Make an exact copy of the data below, leaving out every picture.

=== Begin Enclosure ===

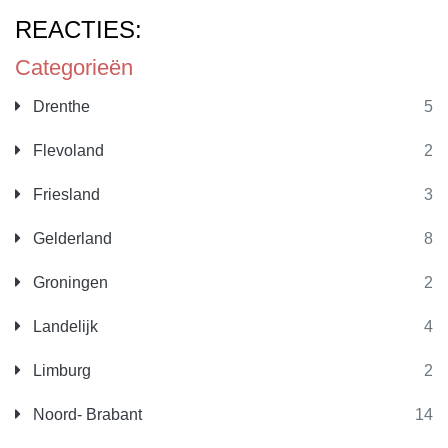
REACTIES:
Categorieën
Drenthe
5
Flevoland
2
Friesland
3
Gelderland
8
Groningen
2
Landelijk
4
Limburg
2
Noord- Brabant
14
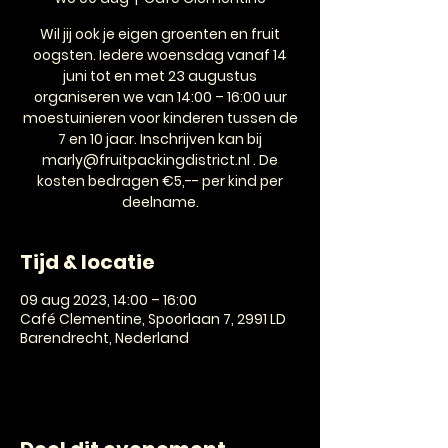
Wil jij ook je eigen groenten en fruit
oogsten. Iedere woensdag vanaf 14
juni tot en met 23 augustus
organiseren we van 14:00 – 16:00 uur
moestuinieren voor kinderen tussen de
7 en 10 jaar. Inschrijven kan bij
marly@fruitpackingdistrict.nl . De
kosten bedragen €5,-- per kind per
deelname.
Tijd & locatie
09 aug 2023, 14:00 – 16:00
Café Clementine, Spoorlaan 7, 2991 LD
Barendrecht, Nederland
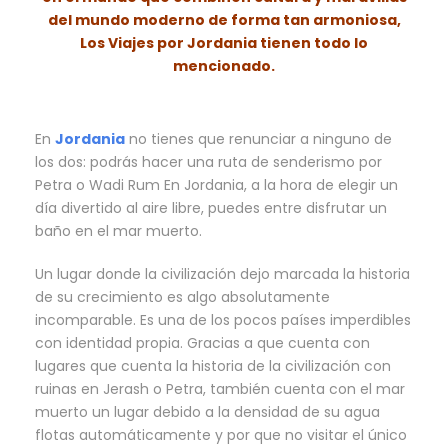
del mundo moderno de forma tan armoniosa,
Los
Viajes por Jordania
tienen todo lo
mencionado.
En
Jordania
no tienes que renunciar a ninguno de
los dos: podrás hacer una ruta de senderismo por
Petra o Wadi Rum En Jordania, a la hora de elegir un
día divertido al aire libre, puedes entre disfrutar un
baño en el mar muerto.
Un lugar donde la civilización dejo marcada la historia
de su crecimiento es algo absolutamente
incomparable. Es una de los pocos países imperdibles
con identidad propia. Gracias a que cuenta con
lugares que cuenta la historia de la civilización con
ruinas en Jerash o Petra, también cuenta con el mar
muerto un lugar debido a la densidad de su agua
flotas automáticamente y por que no visitar el único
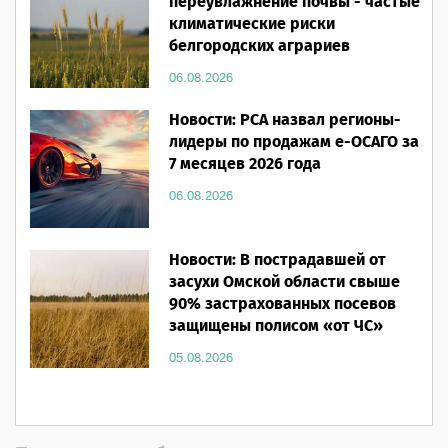
переувлажнение почвы - частые
климатические риски
белгородских аграриев
06.08.2026
Новости: РСА назвал регионы-
лидеры по продажам е-ОСАГО за
7 месяцев 2026 года
06.08.2026
Новости: В пострадавшей от
засухи Омской области свыше
90% застрахованных посевов
защищены полисом «от ЧС»
05.08.2026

=== End Enclosure ===

> [Answer space]
REACTIES:
Categorieën
Drenthe
5
Flevoland
2
Friesland
3
Gelderland
8
Groningen
2
Landelijk
4
Limburg
2
Noord- Brabant
14
Wil jij ook je eigen groenten en fruit
oogsten. Iedere woensdag vanaf 14
juni tot en met 23 augustus
organiseren we van 14:00 – 16:00 uur
moestuinieren voor kinderen tussen de
7 en 10 jaar. Inschrijven kan bij
marly@fruitpackingdistrict.nl . De
kosten bedragen €5,-- per kind per
deelname.
Tijd & locatie
09 aug 2023, 14:00 – 16:00
Café Clementine, Spoorlaan 7, 2991 LD
Barendrecht, Nederland
del mundo moderno de forma tan armoniosa,
Los
Viajes por Jordania
tienen todo lo
mencionado.
En
Jordania
no tienes que renunciar a ninguno de
los dos: podrás hacer una ruta de senderismo por
Petra o Wadi Rum En Jordania, a la hora de elegir un
día divertido al aire libre, puedes entre disfrutar un
baño en el mar muerto.
Un lugar donde la civilización dejo marcada la historia
de su crecimiento es algo absolutamente
incomparable. Es una de los pocos países imperdibles
con identidad propia. Gracias a que cuenta con
lugares que cuenta la historia de la civilización con
ruinas en Jerash o Petra, también cuenta con el mar
muerto un lugar debido a la densidad de su agua
flotas automáticamente y por que no visitar el único
переувлажнение почвы - частые
климатические риски
белгородских аграриев
06.08.2026
Новости: РСА назвал регионы-
лидеры по продажам е-ОСАГО за
7 месяцев 2026 года
06.08.2026
Новости: В пострадавшей от
засухи Омской области свыше
90% застрахованных посевов
защищены полисом «от ЧС»
05.08.2026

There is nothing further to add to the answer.